October 26, 2007
The demand for computer programmers remains high, yet the number of undergraduates majoring in the subject has been on a downward spiral for the past seven years. A new visual programming language, called "Alice," aims to attract kids to the field of computer science at a young age. Developed by computer scientists at Carnegie Mellon University, "Alice" uses three-dimensional figures placed in a storyline instead of the usual numbers, letters, and symbols of a standard programming language.
In a recent episode of the syndicated TV series Discoveries and Breakthroughs Inside Science (DBIS), Randy Pausch, director of the Alice Project at Carnegie Mellon, discusses how "Alice" software is simple enough for pre-teens to use and fun enough to get them interested in computer programming. "We like to refer to it as Pixar in your garage," Pausch says. "It's 3D characters, but it's obviously low-budget."
"Alice" is currently used in about 100 U.S. high schools and universities. Instead of focusing on the manipulation of code, "Alice" lets students drag and drop 3D images of people, houses, or animals into scenes on the computer screen, move them around, and tell stories as they learn the basics of programming.
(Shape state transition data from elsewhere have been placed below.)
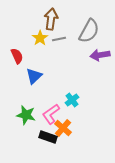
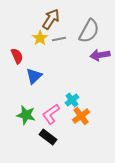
brown arrow: rotated 25 degrees clockwise
orange cross: moved 18 px right, 12 px up; rotated 12 degrees clockwise
black rectangle: rotated 18 degrees clockwise
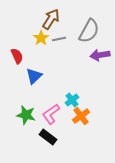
yellow star: moved 1 px right
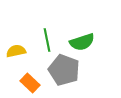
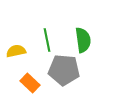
green semicircle: moved 1 px right, 2 px up; rotated 80 degrees counterclockwise
gray pentagon: rotated 16 degrees counterclockwise
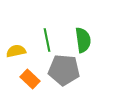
orange rectangle: moved 4 px up
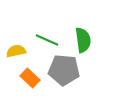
green line: rotated 55 degrees counterclockwise
orange rectangle: moved 1 px up
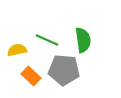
yellow semicircle: moved 1 px right, 1 px up
orange rectangle: moved 1 px right, 2 px up
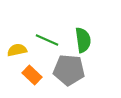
gray pentagon: moved 5 px right
orange rectangle: moved 1 px right, 1 px up
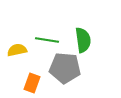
green line: rotated 15 degrees counterclockwise
gray pentagon: moved 4 px left, 2 px up
orange rectangle: moved 8 px down; rotated 66 degrees clockwise
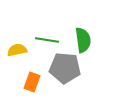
orange rectangle: moved 1 px up
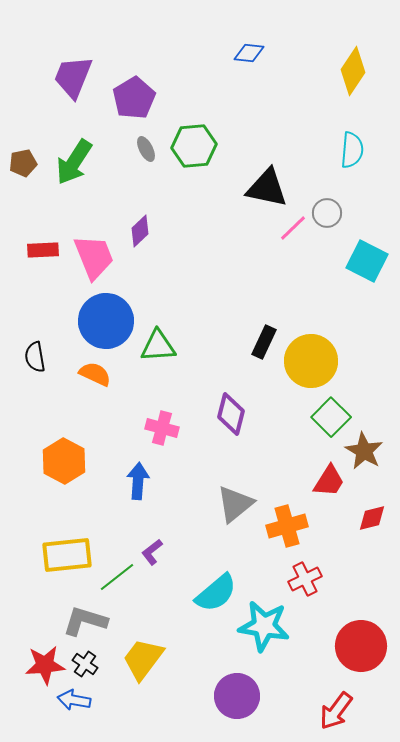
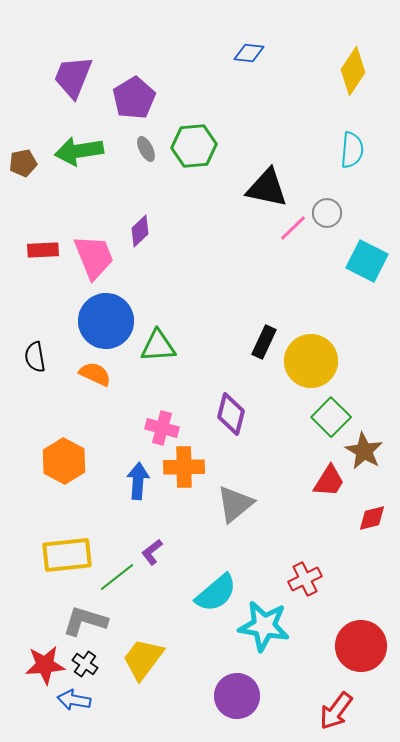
green arrow at (74, 162): moved 5 px right, 11 px up; rotated 48 degrees clockwise
orange cross at (287, 526): moved 103 px left, 59 px up; rotated 15 degrees clockwise
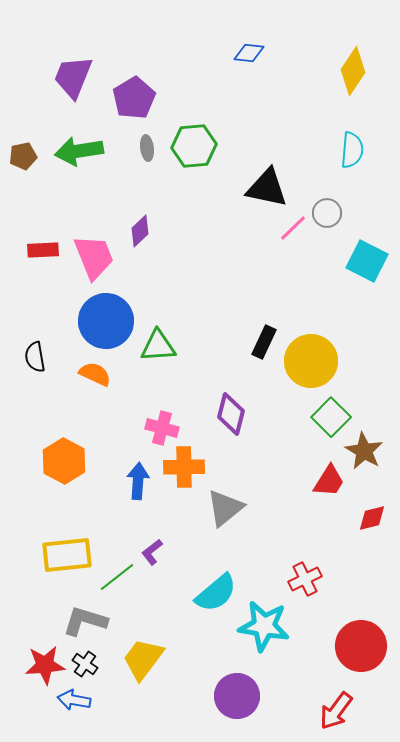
gray ellipse at (146, 149): moved 1 px right, 1 px up; rotated 20 degrees clockwise
brown pentagon at (23, 163): moved 7 px up
gray triangle at (235, 504): moved 10 px left, 4 px down
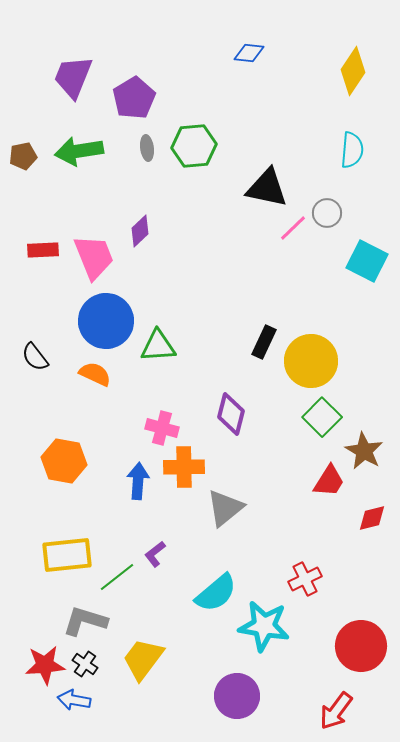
black semicircle at (35, 357): rotated 28 degrees counterclockwise
green square at (331, 417): moved 9 px left
orange hexagon at (64, 461): rotated 18 degrees counterclockwise
purple L-shape at (152, 552): moved 3 px right, 2 px down
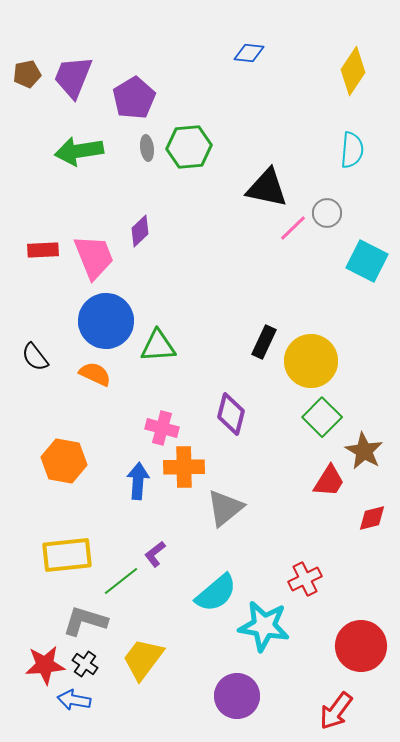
green hexagon at (194, 146): moved 5 px left, 1 px down
brown pentagon at (23, 156): moved 4 px right, 82 px up
green line at (117, 577): moved 4 px right, 4 px down
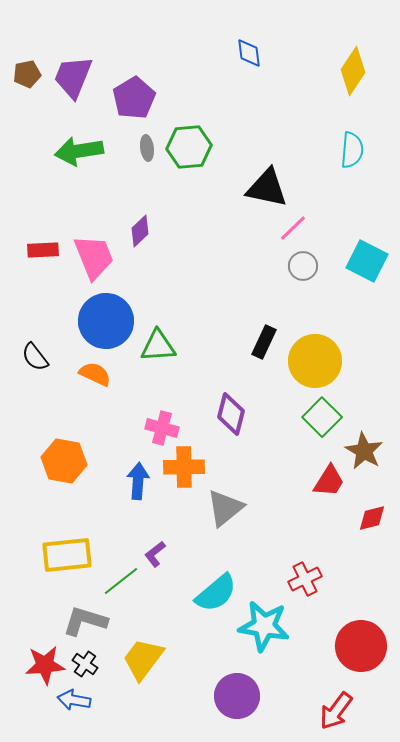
blue diamond at (249, 53): rotated 76 degrees clockwise
gray circle at (327, 213): moved 24 px left, 53 px down
yellow circle at (311, 361): moved 4 px right
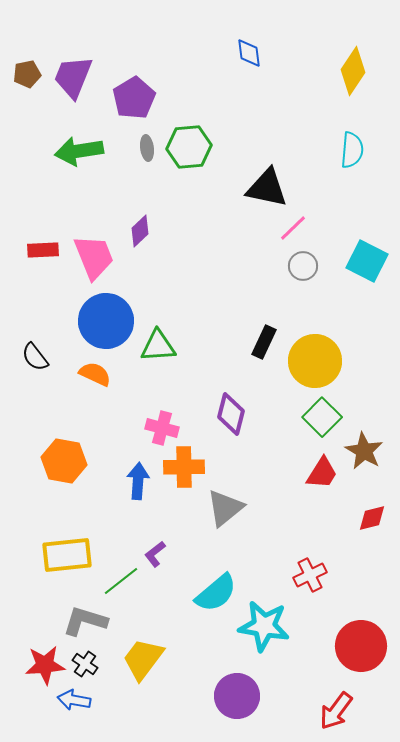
red trapezoid at (329, 481): moved 7 px left, 8 px up
red cross at (305, 579): moved 5 px right, 4 px up
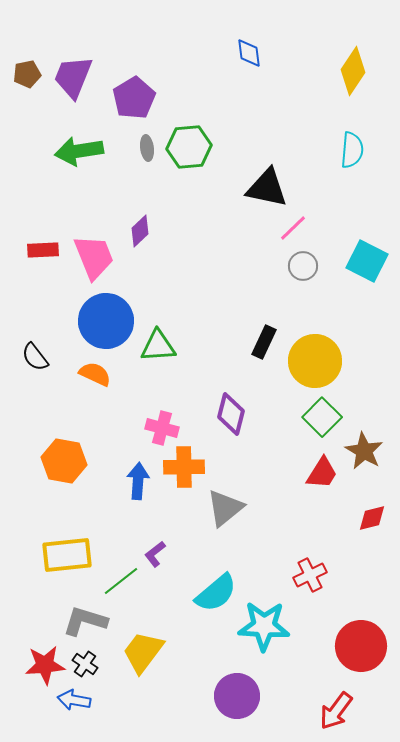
cyan star at (264, 626): rotated 6 degrees counterclockwise
yellow trapezoid at (143, 659): moved 7 px up
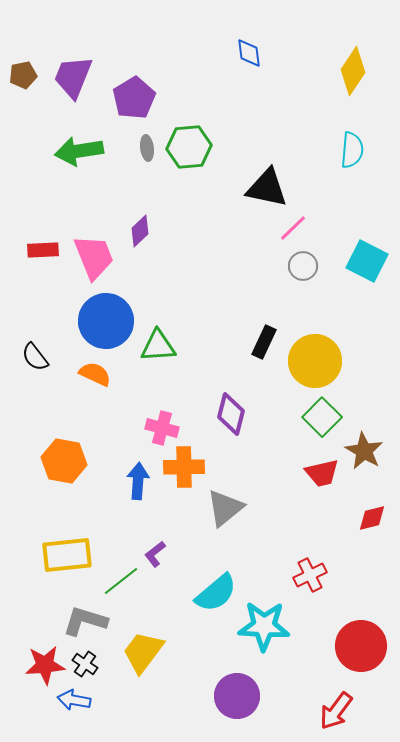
brown pentagon at (27, 74): moved 4 px left, 1 px down
red trapezoid at (322, 473): rotated 45 degrees clockwise
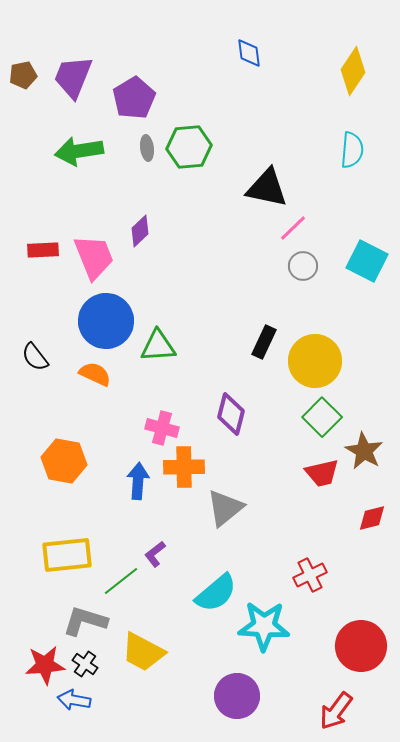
yellow trapezoid at (143, 652): rotated 99 degrees counterclockwise
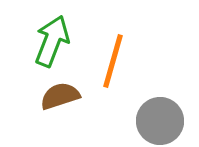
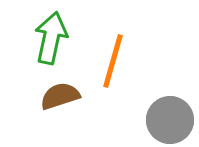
green arrow: moved 1 px left, 3 px up; rotated 9 degrees counterclockwise
gray circle: moved 10 px right, 1 px up
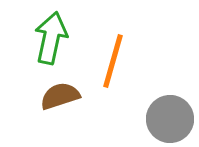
gray circle: moved 1 px up
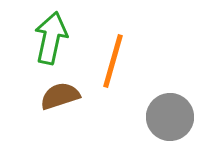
gray circle: moved 2 px up
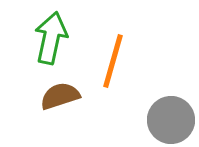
gray circle: moved 1 px right, 3 px down
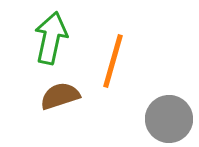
gray circle: moved 2 px left, 1 px up
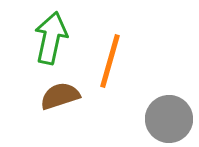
orange line: moved 3 px left
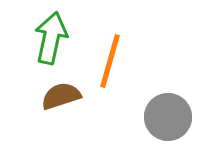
brown semicircle: moved 1 px right
gray circle: moved 1 px left, 2 px up
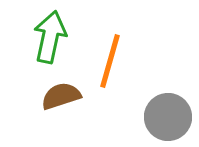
green arrow: moved 1 px left, 1 px up
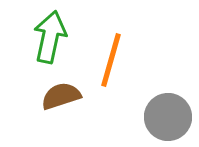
orange line: moved 1 px right, 1 px up
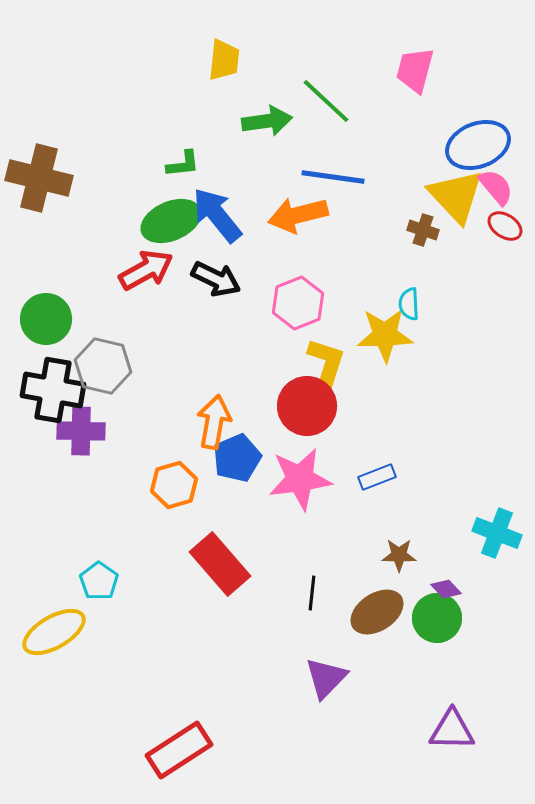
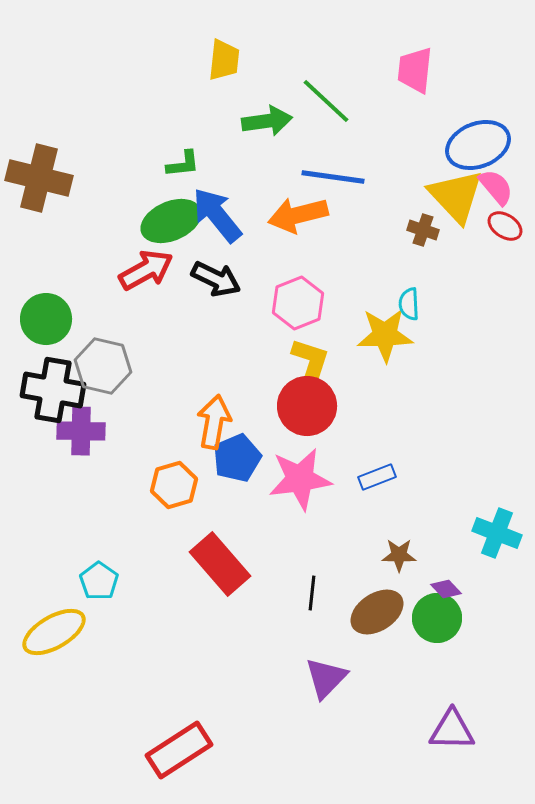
pink trapezoid at (415, 70): rotated 9 degrees counterclockwise
yellow L-shape at (326, 365): moved 16 px left
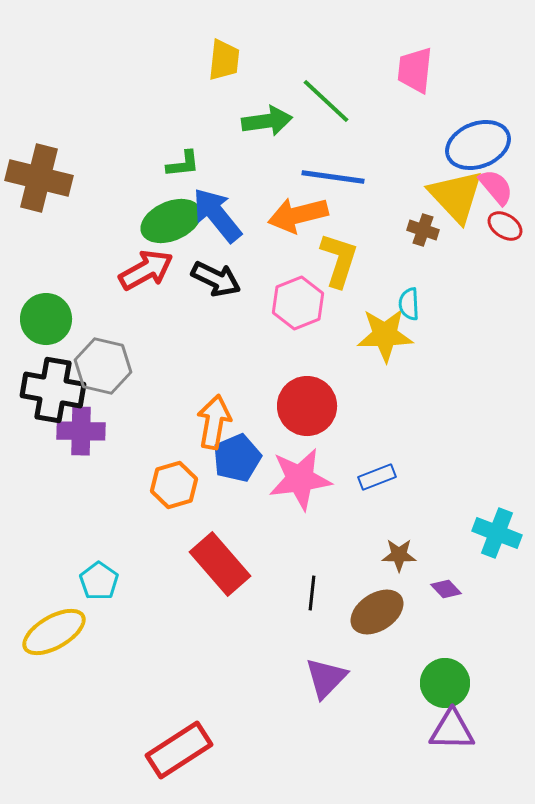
yellow L-shape at (310, 365): moved 29 px right, 105 px up
green circle at (437, 618): moved 8 px right, 65 px down
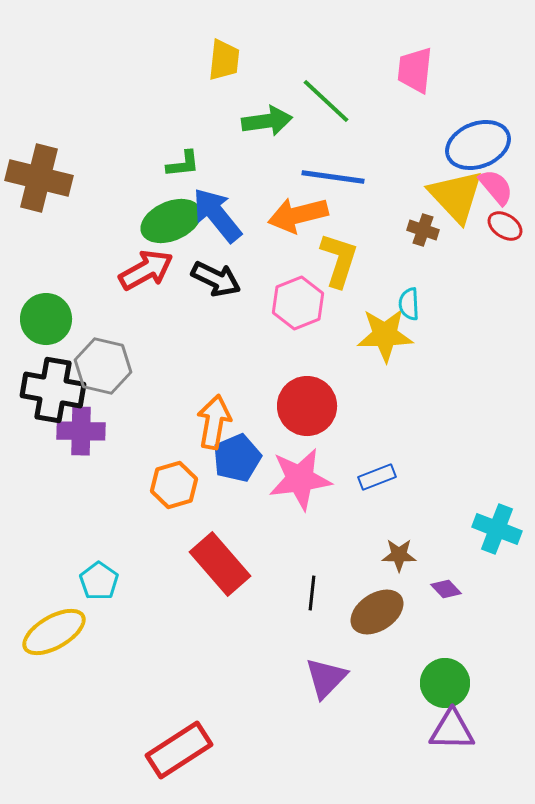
cyan cross at (497, 533): moved 4 px up
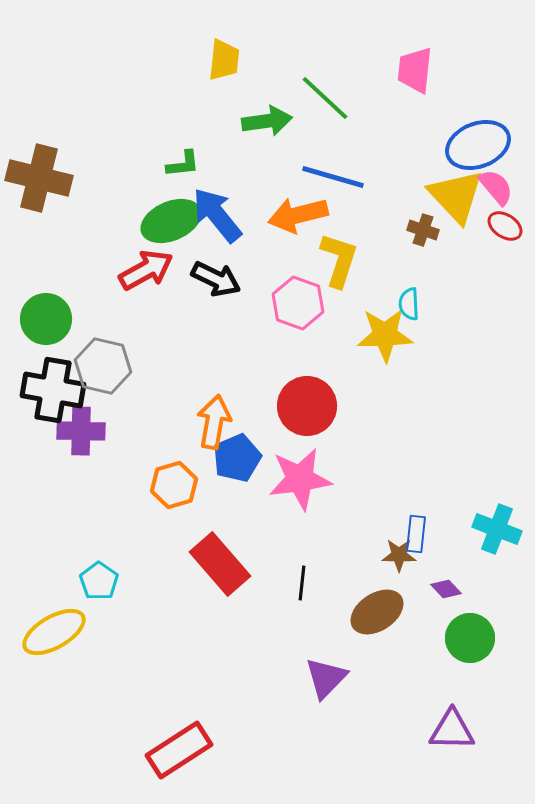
green line at (326, 101): moved 1 px left, 3 px up
blue line at (333, 177): rotated 8 degrees clockwise
pink hexagon at (298, 303): rotated 18 degrees counterclockwise
blue rectangle at (377, 477): moved 39 px right, 57 px down; rotated 63 degrees counterclockwise
black line at (312, 593): moved 10 px left, 10 px up
green circle at (445, 683): moved 25 px right, 45 px up
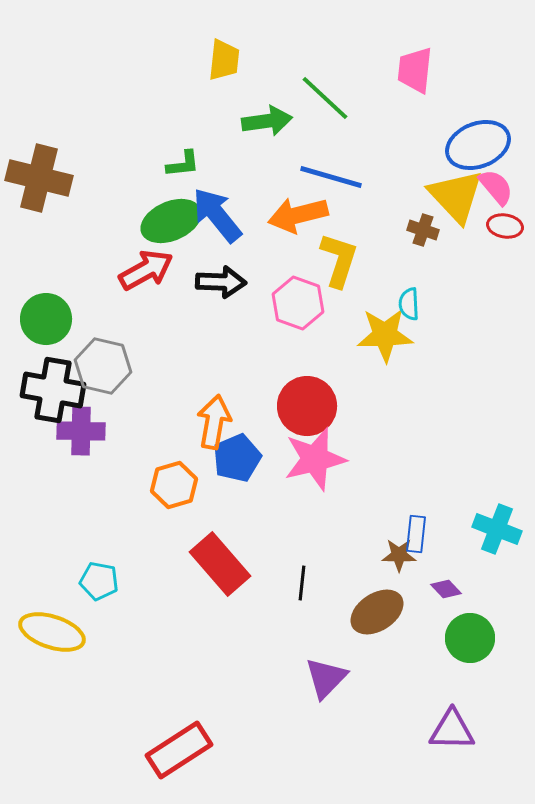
blue line at (333, 177): moved 2 px left
red ellipse at (505, 226): rotated 24 degrees counterclockwise
black arrow at (216, 279): moved 5 px right, 3 px down; rotated 24 degrees counterclockwise
pink star at (300, 479): moved 15 px right, 20 px up; rotated 6 degrees counterclockwise
cyan pentagon at (99, 581): rotated 24 degrees counterclockwise
yellow ellipse at (54, 632): moved 2 px left; rotated 48 degrees clockwise
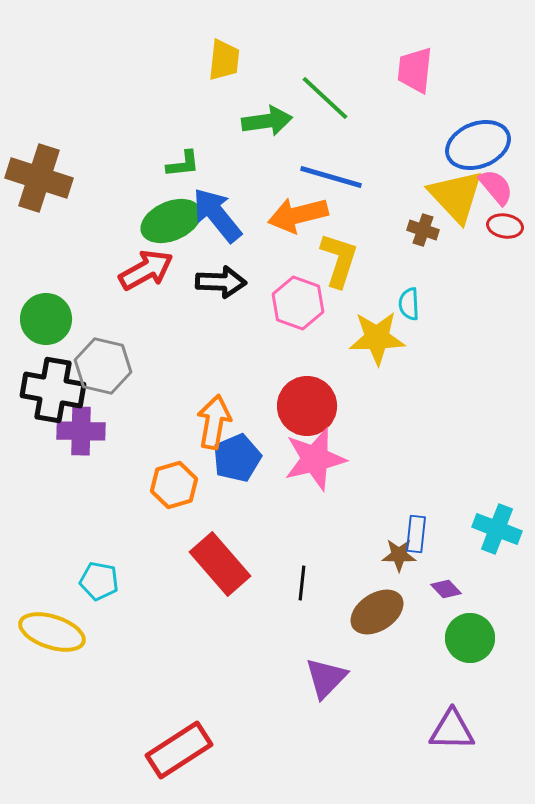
brown cross at (39, 178): rotated 4 degrees clockwise
yellow star at (385, 335): moved 8 px left, 3 px down
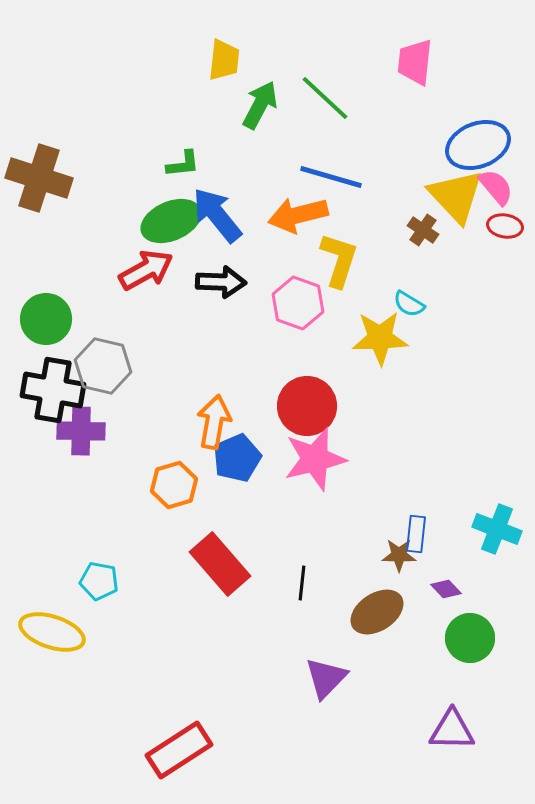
pink trapezoid at (415, 70): moved 8 px up
green arrow at (267, 121): moved 7 px left, 16 px up; rotated 54 degrees counterclockwise
brown cross at (423, 230): rotated 16 degrees clockwise
cyan semicircle at (409, 304): rotated 56 degrees counterclockwise
yellow star at (377, 338): moved 3 px right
"It's almost sinister in the fact that they're programming, but they don't know it," says Laurie Heinricher, Dean of Students at Winchester Thurston Middle School in Pittsburgh, Penn. Studies funded by the National Science Foundation have shown that Alice improves student performance and retention at the college level, especially among young women and minorities.
"Alice" software is available for free at www.alice.org.
"Alice Teaches Kids to Program" is just one of a wide range of mathematical, scientific, and technological topics covered in the DBIS series. The American Institute of Physics produces these science news programs, with the MAA as a contributing partner. The NSF-funded DBIS project delivers twelve 90-second segments each month for showing on local TV stations across the country.